===== Entries provided

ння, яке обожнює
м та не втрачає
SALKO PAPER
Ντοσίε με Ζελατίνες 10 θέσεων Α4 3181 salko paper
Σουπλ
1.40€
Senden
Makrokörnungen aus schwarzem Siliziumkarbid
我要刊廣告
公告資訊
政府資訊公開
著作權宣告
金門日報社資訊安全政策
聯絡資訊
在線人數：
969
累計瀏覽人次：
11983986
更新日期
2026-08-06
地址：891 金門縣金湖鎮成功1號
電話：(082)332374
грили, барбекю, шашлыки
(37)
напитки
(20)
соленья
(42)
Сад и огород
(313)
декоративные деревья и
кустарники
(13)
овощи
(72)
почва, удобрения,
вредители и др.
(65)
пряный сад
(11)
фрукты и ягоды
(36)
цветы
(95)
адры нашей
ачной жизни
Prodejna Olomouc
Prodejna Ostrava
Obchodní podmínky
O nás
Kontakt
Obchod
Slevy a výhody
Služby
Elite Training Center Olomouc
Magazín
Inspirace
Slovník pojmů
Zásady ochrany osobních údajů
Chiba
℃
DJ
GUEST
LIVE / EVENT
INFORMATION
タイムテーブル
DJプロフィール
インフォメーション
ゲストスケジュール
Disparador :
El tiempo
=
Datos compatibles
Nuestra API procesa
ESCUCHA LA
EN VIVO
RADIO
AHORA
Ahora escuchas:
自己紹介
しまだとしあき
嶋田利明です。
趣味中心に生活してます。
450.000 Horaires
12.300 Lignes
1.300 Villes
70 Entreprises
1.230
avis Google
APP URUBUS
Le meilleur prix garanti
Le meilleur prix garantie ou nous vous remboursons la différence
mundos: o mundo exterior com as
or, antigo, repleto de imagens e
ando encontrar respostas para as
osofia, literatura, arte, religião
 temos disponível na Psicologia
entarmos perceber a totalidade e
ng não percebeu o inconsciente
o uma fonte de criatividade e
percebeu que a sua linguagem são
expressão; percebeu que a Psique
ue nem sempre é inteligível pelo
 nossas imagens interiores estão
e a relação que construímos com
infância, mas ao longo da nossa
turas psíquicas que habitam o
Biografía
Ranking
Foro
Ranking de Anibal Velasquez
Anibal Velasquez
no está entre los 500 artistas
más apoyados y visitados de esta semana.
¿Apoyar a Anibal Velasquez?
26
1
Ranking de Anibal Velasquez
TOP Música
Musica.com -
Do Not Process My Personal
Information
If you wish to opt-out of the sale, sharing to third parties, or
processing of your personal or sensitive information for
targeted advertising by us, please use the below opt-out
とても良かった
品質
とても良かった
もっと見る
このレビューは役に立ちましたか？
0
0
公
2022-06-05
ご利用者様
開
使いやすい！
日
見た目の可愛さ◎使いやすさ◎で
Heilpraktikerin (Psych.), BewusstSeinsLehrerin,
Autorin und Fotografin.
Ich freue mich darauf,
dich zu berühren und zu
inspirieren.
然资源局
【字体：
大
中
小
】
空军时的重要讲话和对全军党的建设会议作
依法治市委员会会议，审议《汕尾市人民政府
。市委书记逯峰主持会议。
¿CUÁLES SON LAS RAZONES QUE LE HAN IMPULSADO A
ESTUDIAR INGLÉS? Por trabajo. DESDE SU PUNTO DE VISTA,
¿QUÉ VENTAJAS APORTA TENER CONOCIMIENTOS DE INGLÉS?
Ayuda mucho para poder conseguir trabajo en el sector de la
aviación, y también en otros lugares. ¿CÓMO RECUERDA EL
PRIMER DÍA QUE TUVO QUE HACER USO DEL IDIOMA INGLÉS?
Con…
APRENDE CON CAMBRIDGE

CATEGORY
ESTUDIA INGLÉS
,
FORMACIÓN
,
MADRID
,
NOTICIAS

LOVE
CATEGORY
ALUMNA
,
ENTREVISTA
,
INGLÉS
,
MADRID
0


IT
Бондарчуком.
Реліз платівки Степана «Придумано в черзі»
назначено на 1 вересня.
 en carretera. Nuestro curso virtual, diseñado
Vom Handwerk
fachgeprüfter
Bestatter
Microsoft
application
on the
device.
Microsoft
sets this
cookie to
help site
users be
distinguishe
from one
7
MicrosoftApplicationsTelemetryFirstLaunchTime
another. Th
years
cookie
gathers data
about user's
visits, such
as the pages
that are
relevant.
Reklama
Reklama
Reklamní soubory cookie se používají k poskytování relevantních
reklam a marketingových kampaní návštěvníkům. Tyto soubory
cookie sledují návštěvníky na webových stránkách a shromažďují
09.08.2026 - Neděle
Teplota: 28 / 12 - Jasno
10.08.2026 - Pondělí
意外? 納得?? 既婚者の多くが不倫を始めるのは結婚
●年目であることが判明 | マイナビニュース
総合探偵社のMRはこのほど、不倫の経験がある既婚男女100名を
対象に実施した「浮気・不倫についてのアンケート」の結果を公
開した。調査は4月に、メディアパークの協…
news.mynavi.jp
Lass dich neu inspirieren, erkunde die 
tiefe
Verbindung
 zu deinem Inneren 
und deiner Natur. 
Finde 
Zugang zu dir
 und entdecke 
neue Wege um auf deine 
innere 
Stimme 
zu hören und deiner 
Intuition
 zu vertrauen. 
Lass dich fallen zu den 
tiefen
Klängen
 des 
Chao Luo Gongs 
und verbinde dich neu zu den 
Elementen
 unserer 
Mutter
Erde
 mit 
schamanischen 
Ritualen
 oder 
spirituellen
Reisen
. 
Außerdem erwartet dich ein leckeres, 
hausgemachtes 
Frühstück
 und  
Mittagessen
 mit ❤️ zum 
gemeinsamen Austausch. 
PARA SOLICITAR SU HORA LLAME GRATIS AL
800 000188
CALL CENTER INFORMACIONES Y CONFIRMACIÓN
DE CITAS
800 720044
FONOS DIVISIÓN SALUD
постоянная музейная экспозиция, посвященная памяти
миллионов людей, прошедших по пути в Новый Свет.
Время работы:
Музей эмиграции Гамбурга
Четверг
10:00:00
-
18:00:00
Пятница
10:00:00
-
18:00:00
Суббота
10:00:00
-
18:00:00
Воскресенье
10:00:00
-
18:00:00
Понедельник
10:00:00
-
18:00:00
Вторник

==========

→ **About this task**:
All of the entries above must be transcribed exactly.

→ **Task solution**:
ння, яке обожнює
м та не втрачає
SALKO PAPER
Ντοσίε με Ζελατίνες 10 θέσεων Α4 3181 salko paper
Σουπλ
1.40€
Senden
Makrokörnungen aus schwarzem Siliziumkarbid
我要刊廣告
公告資訊
政府資訊公開
著作權宣告
金門日報社資訊安全政策
聯絡資訊
在線人數：
969
累計瀏覽人次：
11983986
更新日期
2026-08-06
地址：891 金門縣金湖鎮成功1號
電話：(082)332374
грили, барбекю, шашлыки
(37)
напитки
(20)
соленья
(42)
Сад и огород
(313)
декоративные деревья и
кустарники
(13)
овощи
(72)
почва, удобрения,
вредители и др.
(65)
пряный сад
(11)
фрукты и ягоды
(36)
цветы
(95)
адры нашей
ачной жизни
Prodejna Olomouc
Prodejna Ostrava
Obchodní podmínky
O nás
Kontakt
Obchod
Slevy a výhody
Služby
Elite Training Center Olomouc
Magazín
Inspirace
Slovník pojmů
Zásady ochrany osobních údajů
Chiba
℃
DJ
GUEST
LIVE / EVENT
INFORMATION
タイムテーブル
DJプロフィール
インフォメーション
ゲストスケジュール
Disparador :
El tiempo
=
Datos compatibles
Nuestra API procesa
ESCUCHA LA
EN VIVO
RADIO
AHORA
Ahora escuchas:
自己紹介
しまだとしあき
嶋田利明です。
趣味中心に生活してます。
450.000 Horaires
12.300 Lignes
1.300 Villes
70 Entreprises
1.230
avis Google
APP URUBUS
Le meilleur prix garanti
Le meilleur prix garantie ou nous vous remboursons la différence
mundos: o mundo exterior com as
or, antigo, repleto de imagens e
ando encontrar respostas para as
osofia, literatura, arte, religião
 temos disponível na Psicologia
entarmos perceber a totalidade e
ng não percebeu o inconsciente
o uma fonte de criatividade e
percebeu que a sua linguagem são
expressão; percebeu que a Psique
ue nem sempre é inteligível pelo
 nossas imagens interiores estão
e a relação que construímos com
infância, mas ao longo da nossa
turas psíquicas que habitam o
Biografía
Ranking
Foro
Ranking de Anibal Velasquez
Anibal Velasquez
no está entre los 500 artistas
más apoyados y visitados de esta semana.
¿Apoyar a Anibal Velasquez?
26
1
Ranking de Anibal Velasquez
TOP Música
Musica.com -
Do Not Process My Personal
Information
If you wish to opt-out of the sale, sharing to third parties, or
processing of your personal or sensitive information for
targeted advertising by us, please use the below opt-out
とても良かった
品質
とても良かった
もっと見る
このレビューは役に立ちましたか？
0
0
公
2022-06-05
ご利用者様
開
使いやすい！
日
見た目の可愛さ◎使いやすさ◎で
Heilpraktikerin (Psych.), BewusstSeinsLehrerin,
Autorin und Fotografin.
Ich freue mich darauf,
dich zu berühren und zu
inspirieren.
然资源局
【字体：
大
中
小
】
空军时的重要讲话和对全军党的建设会议作
依法治市委员会会议，审议《汕尾市人民政府
。市委书记逯峰主持会议。
¿CUÁLES SON LAS RAZONES QUE LE HAN IMPULSADO A
ESTUDIAR INGLÉS? Por trabajo. DESDE SU PUNTO DE VISTA,
¿QUÉ VENTAJAS APORTA TENER CONOCIMIENTOS DE INGLÉS?
Ayuda mucho para poder conseguir trabajo en el sector de la
aviación, y también en otros lugares. ¿CÓMO RECUERDA EL
PRIMER DÍA QUE TUVO QUE HACER USO DEL IDIOMA INGLÉS?
Con…
APRENDE CON CAMBRIDGE

CATEGORY
ESTUDIA INGLÉS
,
FORMACIÓN
,
MADRID
,
NOTICIAS

LOVE
CATEGORY
ALUMNA
,
ENTREVISTA
,
INGLÉS
,
MADRID
0


IT
Бондарчуком.
Реліз платівки Степана «Придумано в черзі»
назначено на 1 вересня.
 en carretera. Nuestro curso virtual, diseñado
Vom Handwerk
fachgeprüfter
Bestatter
Microsoft
application
on the
device.
Microsoft
sets this
cookie to
help site
users be
distinguishe
from one
7
MicrosoftApplicationsTelemetryFirstLaunchTime
another. Th
years
cookie
gathers data
about user's
visits, such
as the pages
that are
relevant.
Reklama
Reklama
Reklamní soubory cookie se používají k poskytování relevantních
reklam a marketingových kampaní návštěvníkům. Tyto soubory
cookie sledují návštěvníky na webových stránkách a shromažďují
09.08.2026 - Neděle
Teplota: 28 / 12 - Jasno
10.08.2026 - Pondělí
意外? 納得?? 既婚者の多くが不倫を始めるのは結婚
●年目であることが判明 | マイナビニュース
総合探偵社のMRはこのほど、不倫の経験がある既婚男女100名を
対象に実施した「浮気・不倫についてのアンケート」の結果を公
開した。調査は4月に、メディアパークの協…
news.mynavi.jp
Lass dich neu inspirieren, erkunde die 
tiefe
Verbindung
 zu deinem Inneren 
und deiner Natur. 
Finde 
Zugang zu dir
 und entdecke 
neue Wege um auf deine 
innere 
Stimme 
zu hören und deiner 
Intuition
 zu vertrauen. 
Lass dich fallen zu den 
tiefen
Klängen
 des 
Chao Luo Gongs 
und verbinde dich neu zu den 
Elementen
 unserer 
Mutter
Erde
 mit 
schamanischen 
Ritualen
 oder 
spirituellen
Reisen
. 
Außerdem erwartet dich ein leckeres, 
hausgemachtes 
Frühstück
 und  
Mittagessen
 mit ❤️ zum 
gemeinsamen Austausch. 
PARA SOLICITAR SU HORA LLAME GRATIS AL
800 000188
CALL CENTER INFORMACIONES Y CONFIRMACIÓN
DE CITAS
800 720044
FONOS DIVISIÓN SALUD
постоянная музейная экспозиция, посвященная памяти
миллионов людей, прошедших по пути в Новый Свет.
Время работы:
Музей эмиграции Гамбурга
Четверг
10:00:00
-
18:00:00
Пятница
10:00:00
-
18:00:00
Суббота
10:00:00
-
18:00:00
Воскресенье
10:00:00
-
18:00:00
Понедельник
10:00:00
-
18:00:00
Вторник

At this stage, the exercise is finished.